Big Data Analysis – CompTIA Security+ SY0-401: 2.4


The era of big data has arrived, and we’re now faced with analyzing more data than ever before. In this video, you’ll learn about big data analysis and the techniques that we’re using to sift through our huge data stores.

<< Previous Video: Chain of CustodyNext: Preparing for an Incident >>


The term big data is much more than what just the name implies. Obviously, we are talking about a lot of data. Thus the name big data. But the idea behind big data goes so much farther, beyond just a large collection of data. This data is something that we are collecting from many different places and we’re storing it We have such facilities these days to store large amounts of information. That we’re storing this data, we don’t even know if the data is correlated with each other in any way. And in fact, many of the tools that we use to analyze the data aren’t even able to take into account this massive amount of data. This is truly an emerging type of technology and one that will provide us with some interesting insights into information.

From a network security perspective when we think about big data we’re really thinking about collecting data from many different kinds of devices. These are things that you might traditionally think of like, firewalls or intrusion prevention systems. But certainly there’s information to be gathered from switches, and routers, perhaps, even file servers. What if we collected all of the internet searches that were done inside of your organization? What if every URL was categorized and stored? You can imagine the amount of data that you would collect, just over a single day, would be truly massive.

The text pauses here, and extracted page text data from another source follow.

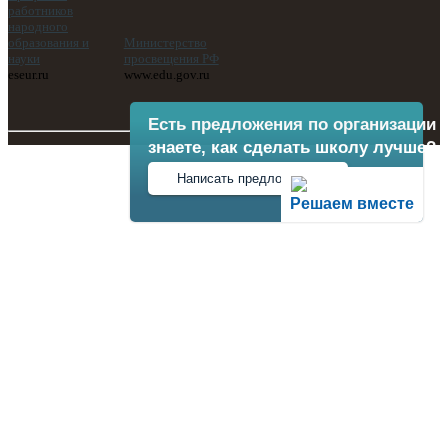
работников
народного
образования и
Министерство
науки
просвещения РФ
eseur.ru
www.edu.gov.ru
Есть предложения по организации 
знаете, как сделать школу лучше?
Написать предложение
Решаем вместе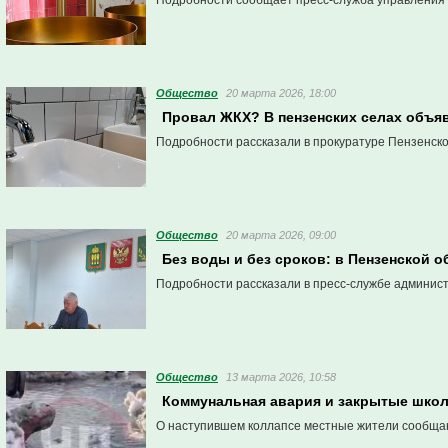
Подробности сообщает пресс-служба управления
Общество
20 марта 2026, 18:00
Провал ЖКХ? В пензенских селах объяв
Подробности рассказали в прокуратуре Пензенско
Общество
20 марта 2026, 09:00
Без воды и без сроков: в Пензенской 
Подробности рассказали в пресс-службе админист
Общество
13 марта 2026, 10:58
Коммунальная авария и закрытые школ
О наступившем коллапсе местные жители сообщаю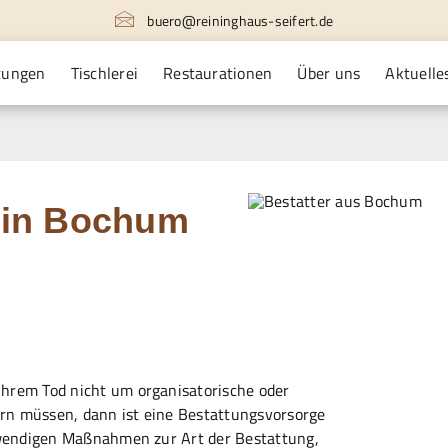
buero@reininghaus-seifert.de
tungen
Tischlerei
Restaurationen
Über uns
Aktuelle
a
 in Bochum
Ihrem Tod nicht um organisatorische oder
rn müssen, dann ist eine Bestattungsvorsorge
otwendigen Maßnahmen zur Art der Bestattung,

Not only do we have a challenge with collecting this massive amount of data in one place, but we also the challenge understanding of the different log types that we’re gathering. We’re gathering information from firewalls and that data is very different than what we might gather from a file server. And of course, all of that is different than what we might gather from internet search results. All of this data somehow has to be gathered together, and analyzed, and that’s where the real secret of big data comes in. We’re getting much better at storing this data. We’re now starting to have much better effect at going through the data and analyzing what we’ve collected. The data stores are so large, and the amount of data that we have to query is so diverse that we really can’t use their traditional forms of data querying that we’ve used in the past. We have to come up with new ways to be able to correlate this information together and provide some visualization of what exists inside that data store.

One of the most intriguing parts of big data is you really don’t know what you have until you start putting the data together and looking at it in different ways. Very often, correlations of data may appear that are completely unknown prior to that point. So it’s very important that the query tools that we have allow us to view the data in different ways. Maybe we’d like to see graphs of correlations between data. Perhaps, perform some statistical analysis that might lead us down a particular path, or perhaps things like tag clouds. They can take certain correlations and make them much larger, and have them pop more towards the top. This type of analysis is going to allow security professionals to look at information across the entire enterprise in ways that they never have before.